IBM
today announced a new collaboration with the California Department of
Transportation (Caltrans) and California Center for Innovative
Transportation (CCIT), a research institute at the University of
California, Berkeley, to help commuters avoid congestion before their
trip begins and enable transportation agencies to better understand,
predict and manage traffic flow.
In
a technology advance that will ultimately help drivers around the world
avoid rush hour traffic jams, IBM Research has developed a new
predictive modeling tool that will let drivers quickly access
personalized travel recommendations to help them avoid congestion, and
save time and fuel.
By
joining forces, IBM, Caltrans and the Mobile Millennium team within the
CCIT hope to provide drivers with valuable predictive information on
what traffic patterns are likely to look like – even before they leave
work or home and get in their vehicles – rather than discover what has
already happened and is being reported.
Using
this predictive and analytic traffic tool, transportation agencies and
city planners in the future will be able to proactively design, manage
and optimize transportation systems to deal with ever-increasing traffic
due to population growth and increasing urbanization.
“As
the number of cars and drivers in the Bay Area continue to grow, so too
has road traffic.
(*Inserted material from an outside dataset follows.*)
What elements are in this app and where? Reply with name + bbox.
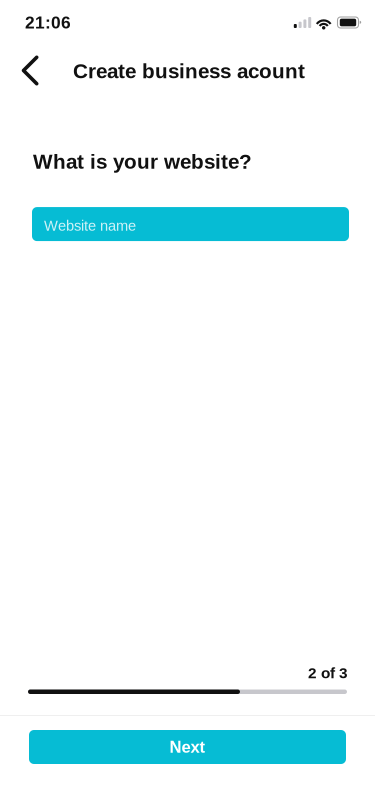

However, it’s unrealistic to think we can solve this
congestion problem simply by adding more lanes to roadways, so we need
to proactively address these problems before they pile up,” says Greg
Larson, chief of the Office of Traffic Operations Research, Caltrans.
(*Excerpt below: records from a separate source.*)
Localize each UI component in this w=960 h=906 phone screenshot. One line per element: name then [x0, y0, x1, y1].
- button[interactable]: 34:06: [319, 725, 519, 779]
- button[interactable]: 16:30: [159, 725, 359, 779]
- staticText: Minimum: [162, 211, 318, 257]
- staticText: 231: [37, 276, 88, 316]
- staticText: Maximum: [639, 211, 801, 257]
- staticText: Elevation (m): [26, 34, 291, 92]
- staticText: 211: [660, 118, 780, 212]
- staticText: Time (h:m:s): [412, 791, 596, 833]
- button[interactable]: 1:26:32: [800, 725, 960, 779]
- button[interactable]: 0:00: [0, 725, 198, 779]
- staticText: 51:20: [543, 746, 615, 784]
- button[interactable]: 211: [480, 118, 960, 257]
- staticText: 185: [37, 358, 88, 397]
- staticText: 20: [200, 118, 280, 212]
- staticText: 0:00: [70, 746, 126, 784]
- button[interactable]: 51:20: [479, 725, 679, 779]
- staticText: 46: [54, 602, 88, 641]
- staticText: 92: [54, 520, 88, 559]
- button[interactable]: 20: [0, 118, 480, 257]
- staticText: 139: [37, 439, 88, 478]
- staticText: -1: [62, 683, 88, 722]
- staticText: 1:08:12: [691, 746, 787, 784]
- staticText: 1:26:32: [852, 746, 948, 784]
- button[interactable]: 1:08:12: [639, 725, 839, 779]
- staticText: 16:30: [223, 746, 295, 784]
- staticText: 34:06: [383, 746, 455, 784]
“Together with partners like CCIT and IBM we’re driving a new age of
science-based, data-centric traffic management that will give commuters
the benefit of knowing the fastest, most cost-effective and eco-friendly
route to their destination.”
Traffic
delays caused by highway incidents such as work zones, crashes or
simply by morning and evening rush hours routinely stymie frustrated
drivers. Even with advances in GPS navigation, real-time traffic alerts
and mapping, daily commute times are often unreliable, and relevant
updates on how to avoid congestion often reach commuters when they are
already stuck in traffic and it is too late to change course. This
inability to avoid traffic congestion has led to commuters across the
United States wasting on average almost a week’s worth of time, 28 gallons of gas and $808 over the course of a year
In Silicon Valley, the problem is especially acute.
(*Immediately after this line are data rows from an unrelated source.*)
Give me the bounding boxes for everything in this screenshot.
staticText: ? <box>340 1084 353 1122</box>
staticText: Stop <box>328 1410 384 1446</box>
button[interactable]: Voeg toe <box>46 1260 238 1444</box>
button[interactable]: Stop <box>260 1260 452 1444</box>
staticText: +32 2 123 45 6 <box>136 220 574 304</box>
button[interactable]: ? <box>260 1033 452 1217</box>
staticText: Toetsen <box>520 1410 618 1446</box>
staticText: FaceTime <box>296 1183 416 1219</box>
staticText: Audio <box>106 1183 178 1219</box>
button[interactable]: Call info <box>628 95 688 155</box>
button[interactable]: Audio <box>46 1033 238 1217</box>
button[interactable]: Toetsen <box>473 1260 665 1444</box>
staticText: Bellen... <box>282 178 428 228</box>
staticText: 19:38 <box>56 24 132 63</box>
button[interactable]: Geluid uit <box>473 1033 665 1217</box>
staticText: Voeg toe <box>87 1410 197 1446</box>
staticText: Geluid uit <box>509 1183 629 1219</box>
In comparison with cities of a similar size in population, drivers in
the city of San Jose waste a cumulative of 10 million more annual hours
sitting in traffic jams and suffer a 15% higher commute delay per
peak-time traveler.
Spanning
the San Francisco Bay Area Region, the new Smarter Traveler research
initiative collects and analyzes traffic data generated from existing
sensors in roads, toll booths, bridges and intersections. This unique
project combines that data with locations based on GPS sensors in
participant’s cell phones to learn their preferred travel days and
routes. Alerts are then automatically delivered via email or text
message on the status of the driver’s typical commute before the trip
begins, which eliminates potential distraction once a driver is on the
road.
These
alerts will enable drivers to plan and share alternative travel routes,
improve traveler safety and help transportation authorities better
predict and reduce bumper-to-bumper traffic before it occurs through
improved traffic signal timing, ramp metering and route planning.
The
researchers will leverage a first-of-its-kind learning and predictive
analytics tool called the IBM Traffic Prediction Tool (TPT), developed
by IBM Research, which continuously analyzes congestion data, commuter
locations and expected travel start times throughout a metropolitan
region that can affect commuters on highways, rail-lines and urban
roads. Through this Smarter Traveler research initiative, scientists
could eventually recommend better ways to get to a destination,
including directions to a nearby mass transit station, whether a train
is predicted to be on time and whether parking may be available at the
station.
“Unlike
existing traffic alert solutions, we’re helping take the guesswork out
of commuting,” said Stefan Nusser, Functional Manager, Almaden Services
Research, IBM. “By actively capturing and analyzing the massive amount
of data already being collected, we’re blending the automated learning
of travel routes with state-of-the-art traffic prediction of those
routes to give travelers timely information that can help them make
decisions about the best way to get to their destination.”